#### AVAILABLE DATA

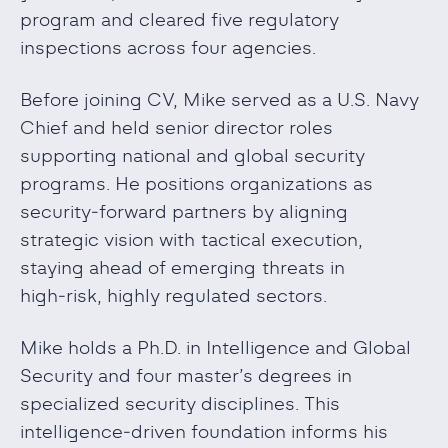
program and cleared five regulatory
inspections across four agencies.
Before joining CV, Mike served as a U.S. Navy
Chief and held senior director roles
supporting national and global security
programs. He positions organizations as
security‑forward partners by aligning
strategic vision with tactical execution,
staying ahead of emerging threats in
high‑risk, highly regulated sectors.
Mike holds a Ph.D. in Intelligence and Global
Security and four master’s degrees in
specialized security disciplines. This
intelligence‑driven foundation informs his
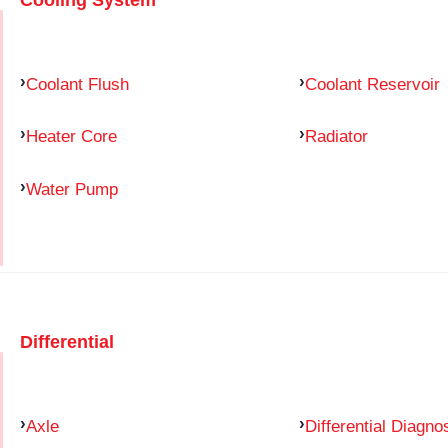
Coolant Flush
Coolant Reservoir
Heater Core
Radiator
Water Pump
Differential
Axle
Differential Diagno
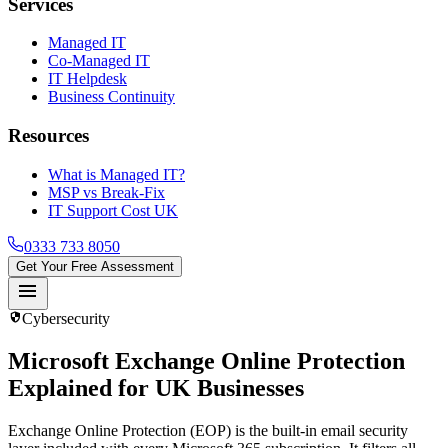
Services
Managed IT
Co-Managed IT
IT Helpdesk
Business Continuity
Resources
What is Managed IT?
MSP vs Break-Fix
IT Support Cost UK
0333 733 8050
Get Your Free Assessment
menu
security
Cybersecurity
Microsoft Exchange Online Protection
Explained for UK Businesses
Exchange Online Protection (EOP) is the built-in email security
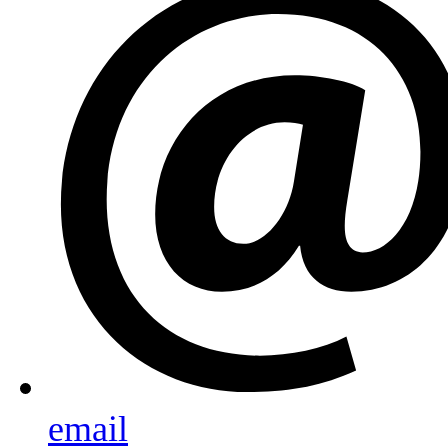
email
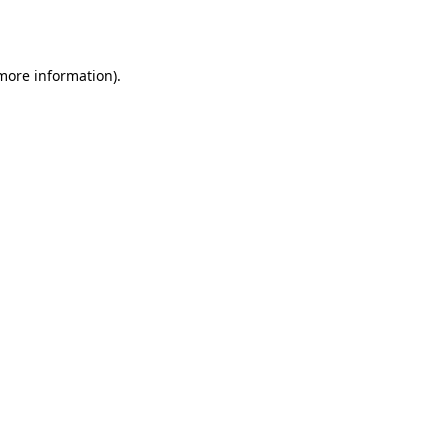
 more information).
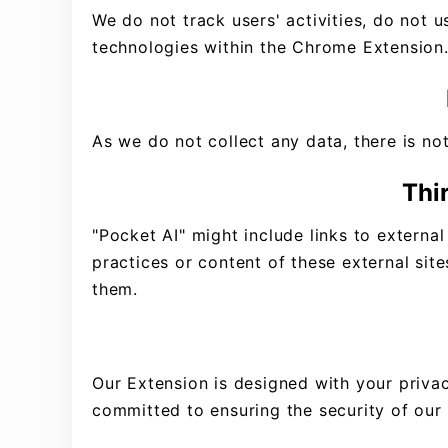
We do not track users' activities, do not 
technologies within the Chrome Extension
As we do not collect any data, there is not
Thi
"Pocket AI" might include links to external
practices or content of these external site
them.
Our Extension is designed with your privac
committed to ensuring the security of our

########

Each record has to be set down verbatim, and the pictures must not appear in the copy.

program and cleared five regulatory
inspections across four agencies.
Before joining CV, Mike served as a U.S. Navy
Chief and held senior director roles
supporting national and global security
programs. He positions organizations as
security‑forward partners by aligning
strategic vision with tactical execution,
staying ahead of emerging threats in
high‑risk, highly regulated sectors.
Mike holds a Ph.D. in Intelligence and Global
Security and four master’s degrees in
specialized security disciplines. This
intelligence‑driven foundation informs his
Coolant Flush
Coolant Reservoir
Heater Core
Radiator
Water Pump
Differential
Axle
Differential Diagno
Services
Managed IT
Co-Managed IT
IT Helpdesk
Business Continuity
Resources
What is Managed IT?
MSP vs Break-Fix
IT Support Cost UK
0333 733 8050
Get Your Free Assessment
menu
security
Cybersecurity
Microsoft Exchange Online Protection
Explained for UK Businesses
Exchange Online Protection (EOP) is the built-in email security
email
 more information).
We do not track users' activities, do not 
technologies within the Chrome Extension
As we do not collect any data, there is not
Thi
"Pocket AI" might include links to external
practices or content of these external site
them.
Our Extension is designed with your privac
committed to ensuring the security of our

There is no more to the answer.